→ **Required work**:
Whenever "humidité" appears in a line, please copy that line from the data.

(Extracted page text data)

---+---

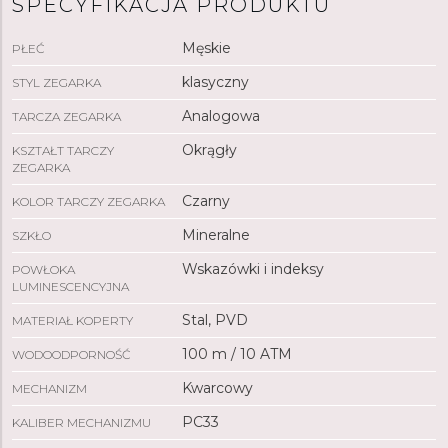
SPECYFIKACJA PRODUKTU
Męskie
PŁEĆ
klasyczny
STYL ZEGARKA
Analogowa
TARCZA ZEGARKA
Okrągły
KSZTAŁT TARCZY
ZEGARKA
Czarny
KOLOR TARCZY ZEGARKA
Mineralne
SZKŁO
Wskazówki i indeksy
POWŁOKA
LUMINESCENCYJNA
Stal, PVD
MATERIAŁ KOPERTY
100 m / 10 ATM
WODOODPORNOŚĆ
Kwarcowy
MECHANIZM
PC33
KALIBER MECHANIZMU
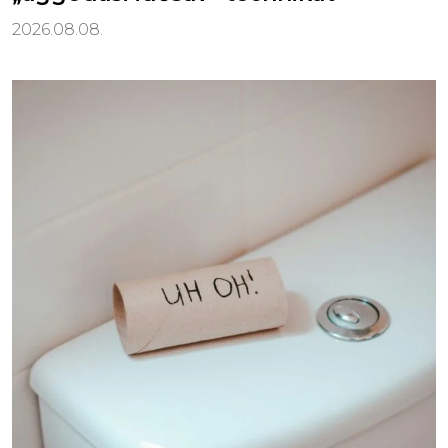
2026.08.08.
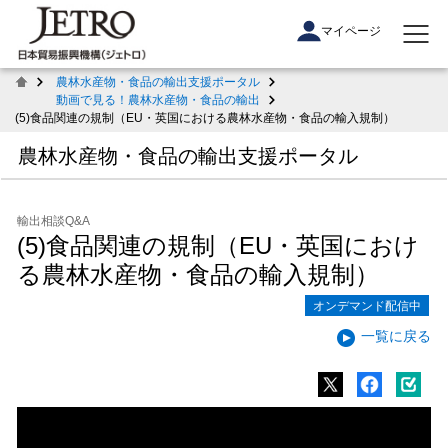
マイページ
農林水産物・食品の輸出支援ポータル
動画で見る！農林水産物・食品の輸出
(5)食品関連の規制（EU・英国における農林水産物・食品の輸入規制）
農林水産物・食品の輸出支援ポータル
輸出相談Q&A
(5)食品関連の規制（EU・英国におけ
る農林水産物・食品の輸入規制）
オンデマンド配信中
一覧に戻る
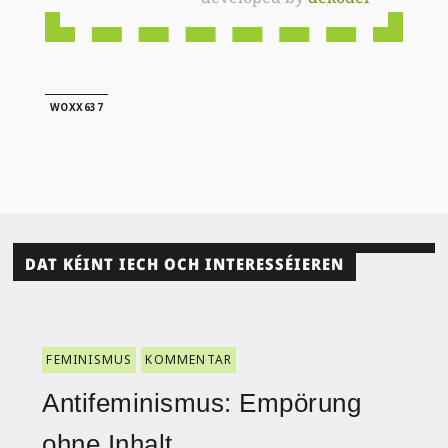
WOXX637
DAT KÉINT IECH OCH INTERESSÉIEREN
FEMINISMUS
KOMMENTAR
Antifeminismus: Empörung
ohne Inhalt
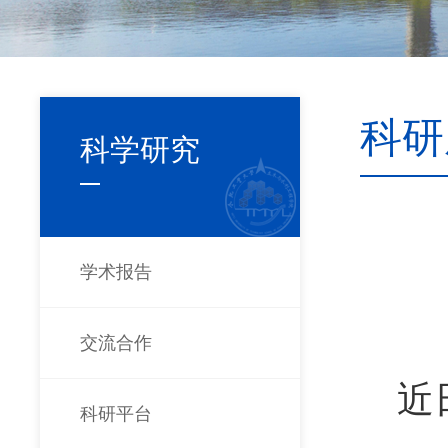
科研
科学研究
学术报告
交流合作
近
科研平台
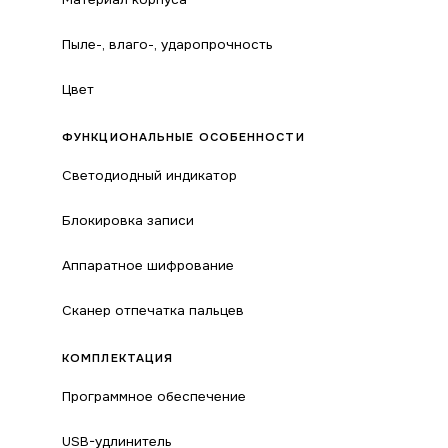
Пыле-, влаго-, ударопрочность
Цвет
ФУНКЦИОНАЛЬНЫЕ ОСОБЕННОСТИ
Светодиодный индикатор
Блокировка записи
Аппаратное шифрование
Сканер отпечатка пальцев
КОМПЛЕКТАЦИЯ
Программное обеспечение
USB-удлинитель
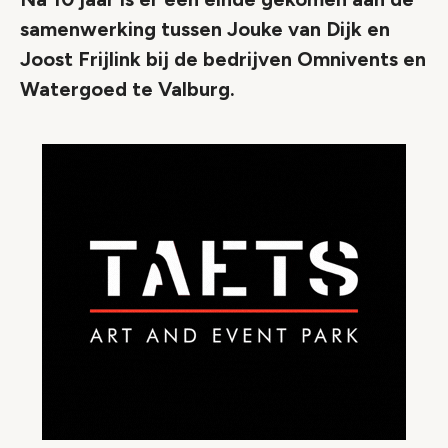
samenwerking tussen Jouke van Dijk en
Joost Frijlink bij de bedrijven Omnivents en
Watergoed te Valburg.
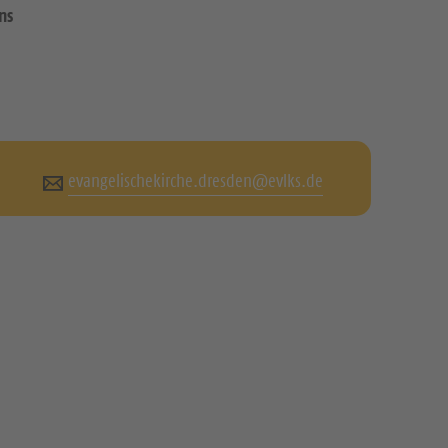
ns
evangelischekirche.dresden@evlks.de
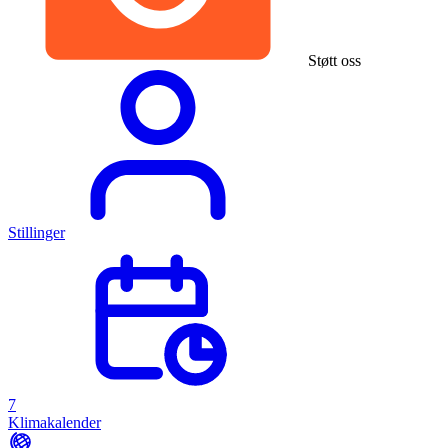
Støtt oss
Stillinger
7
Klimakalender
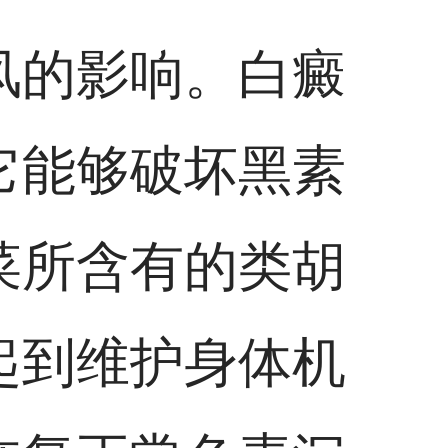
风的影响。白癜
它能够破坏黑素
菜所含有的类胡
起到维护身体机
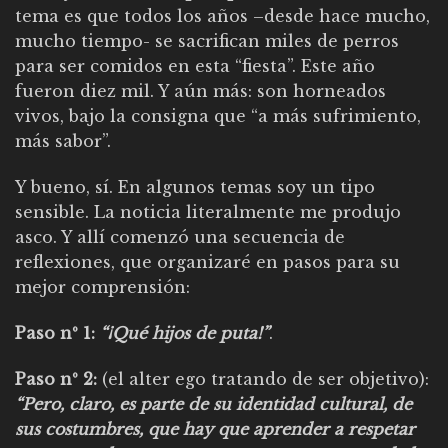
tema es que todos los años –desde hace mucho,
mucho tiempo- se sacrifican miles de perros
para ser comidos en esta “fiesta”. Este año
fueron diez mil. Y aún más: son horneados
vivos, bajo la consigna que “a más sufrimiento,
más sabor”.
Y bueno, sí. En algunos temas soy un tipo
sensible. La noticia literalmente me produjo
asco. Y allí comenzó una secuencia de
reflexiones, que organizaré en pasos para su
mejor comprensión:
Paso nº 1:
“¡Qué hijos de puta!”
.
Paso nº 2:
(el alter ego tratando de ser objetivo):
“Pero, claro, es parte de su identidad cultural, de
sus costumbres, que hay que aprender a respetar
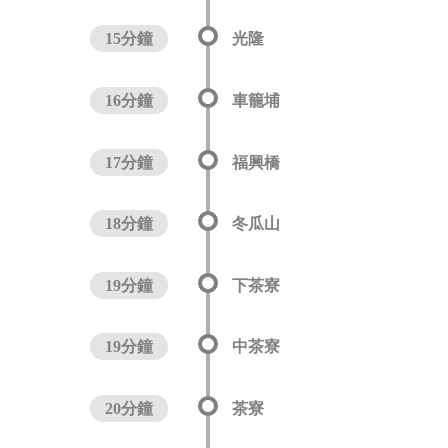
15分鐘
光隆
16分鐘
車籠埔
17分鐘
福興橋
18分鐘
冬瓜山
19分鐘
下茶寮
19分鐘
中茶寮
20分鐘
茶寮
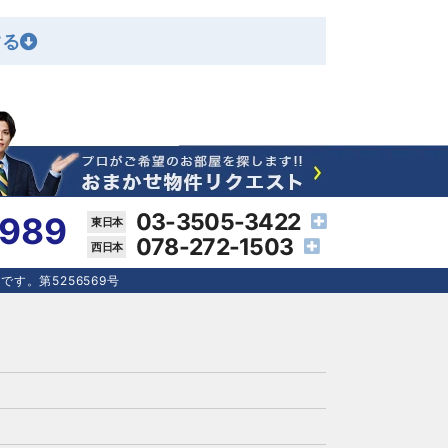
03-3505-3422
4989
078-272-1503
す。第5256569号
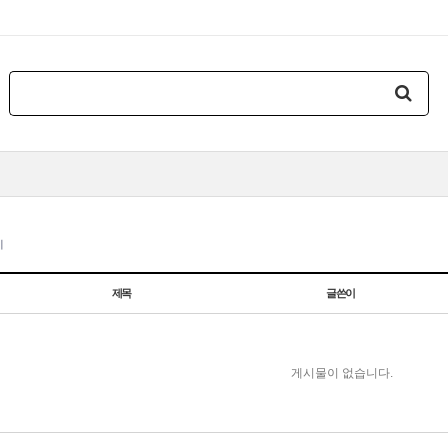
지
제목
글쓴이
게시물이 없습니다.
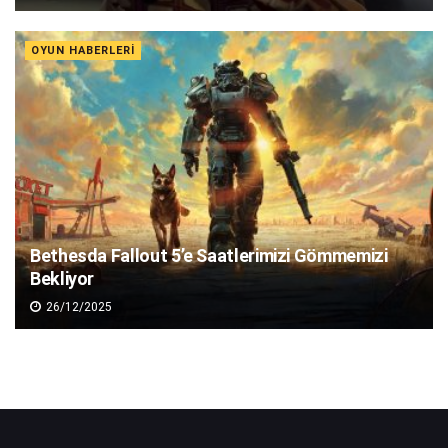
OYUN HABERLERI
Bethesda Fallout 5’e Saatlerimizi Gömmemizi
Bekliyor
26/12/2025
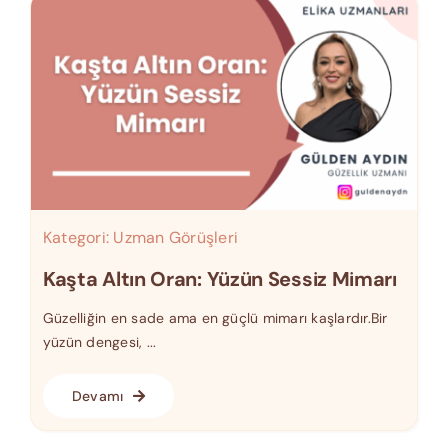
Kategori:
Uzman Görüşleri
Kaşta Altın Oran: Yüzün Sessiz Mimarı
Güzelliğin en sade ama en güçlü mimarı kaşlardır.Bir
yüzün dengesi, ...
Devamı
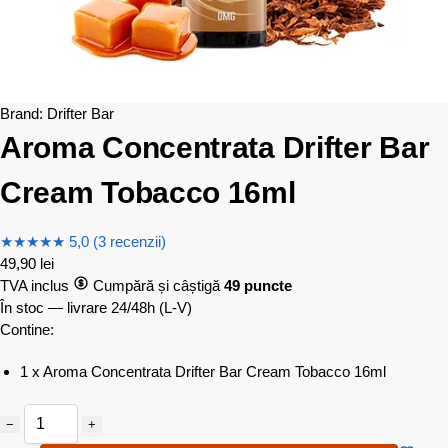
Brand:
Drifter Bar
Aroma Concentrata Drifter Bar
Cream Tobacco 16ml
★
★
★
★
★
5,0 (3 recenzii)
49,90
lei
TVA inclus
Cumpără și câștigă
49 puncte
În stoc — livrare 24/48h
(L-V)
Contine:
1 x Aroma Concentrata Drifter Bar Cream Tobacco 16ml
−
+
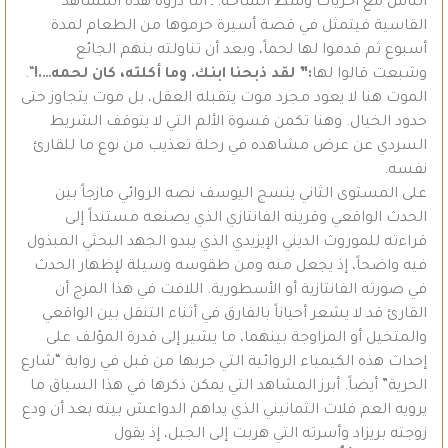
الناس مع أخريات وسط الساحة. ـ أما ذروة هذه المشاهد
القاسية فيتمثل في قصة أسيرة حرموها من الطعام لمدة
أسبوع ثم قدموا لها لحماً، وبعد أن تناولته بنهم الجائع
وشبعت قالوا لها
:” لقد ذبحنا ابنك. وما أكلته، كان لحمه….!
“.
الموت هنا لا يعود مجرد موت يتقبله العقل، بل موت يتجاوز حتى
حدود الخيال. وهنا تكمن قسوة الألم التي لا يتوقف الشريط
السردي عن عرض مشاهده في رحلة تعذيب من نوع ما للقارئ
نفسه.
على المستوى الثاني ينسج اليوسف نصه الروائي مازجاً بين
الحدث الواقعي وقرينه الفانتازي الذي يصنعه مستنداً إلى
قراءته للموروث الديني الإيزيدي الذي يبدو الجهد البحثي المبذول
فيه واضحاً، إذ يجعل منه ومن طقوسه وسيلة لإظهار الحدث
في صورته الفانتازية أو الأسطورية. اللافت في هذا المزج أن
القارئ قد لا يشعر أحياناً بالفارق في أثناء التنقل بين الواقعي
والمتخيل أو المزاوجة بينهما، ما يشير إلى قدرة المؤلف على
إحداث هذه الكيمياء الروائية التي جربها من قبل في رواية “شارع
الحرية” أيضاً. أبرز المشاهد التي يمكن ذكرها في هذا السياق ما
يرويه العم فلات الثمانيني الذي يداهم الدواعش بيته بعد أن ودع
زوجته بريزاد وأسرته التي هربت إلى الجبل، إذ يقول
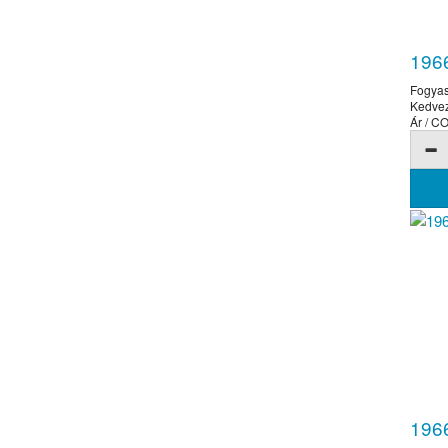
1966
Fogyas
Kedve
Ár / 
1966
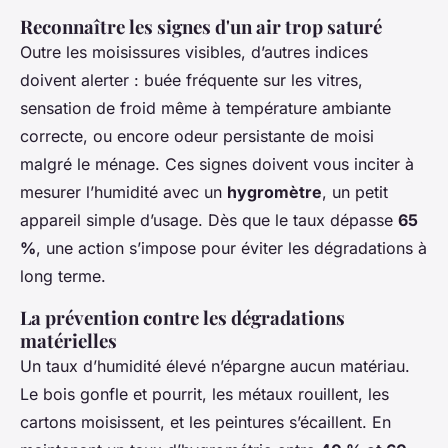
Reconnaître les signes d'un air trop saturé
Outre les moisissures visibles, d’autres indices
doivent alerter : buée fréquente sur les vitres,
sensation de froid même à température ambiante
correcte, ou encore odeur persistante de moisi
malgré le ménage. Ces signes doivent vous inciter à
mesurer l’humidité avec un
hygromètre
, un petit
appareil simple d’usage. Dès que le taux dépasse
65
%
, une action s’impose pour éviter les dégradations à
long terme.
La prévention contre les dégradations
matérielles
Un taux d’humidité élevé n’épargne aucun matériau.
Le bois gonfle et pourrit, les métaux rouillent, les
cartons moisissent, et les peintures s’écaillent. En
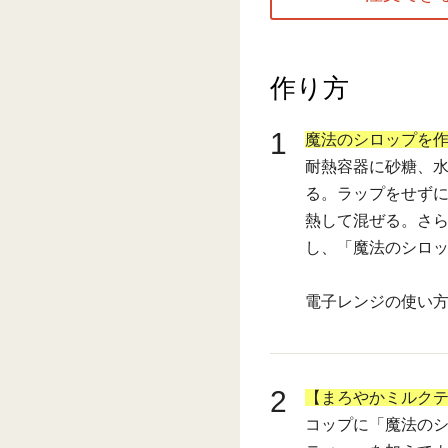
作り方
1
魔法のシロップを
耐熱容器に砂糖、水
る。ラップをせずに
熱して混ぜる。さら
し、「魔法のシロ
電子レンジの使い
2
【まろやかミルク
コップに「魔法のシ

---+---

→ **Solution to this exercise**:
mesurer l’humidité avec un
Un taux d’humidité élevé n’épargne aucun matériau.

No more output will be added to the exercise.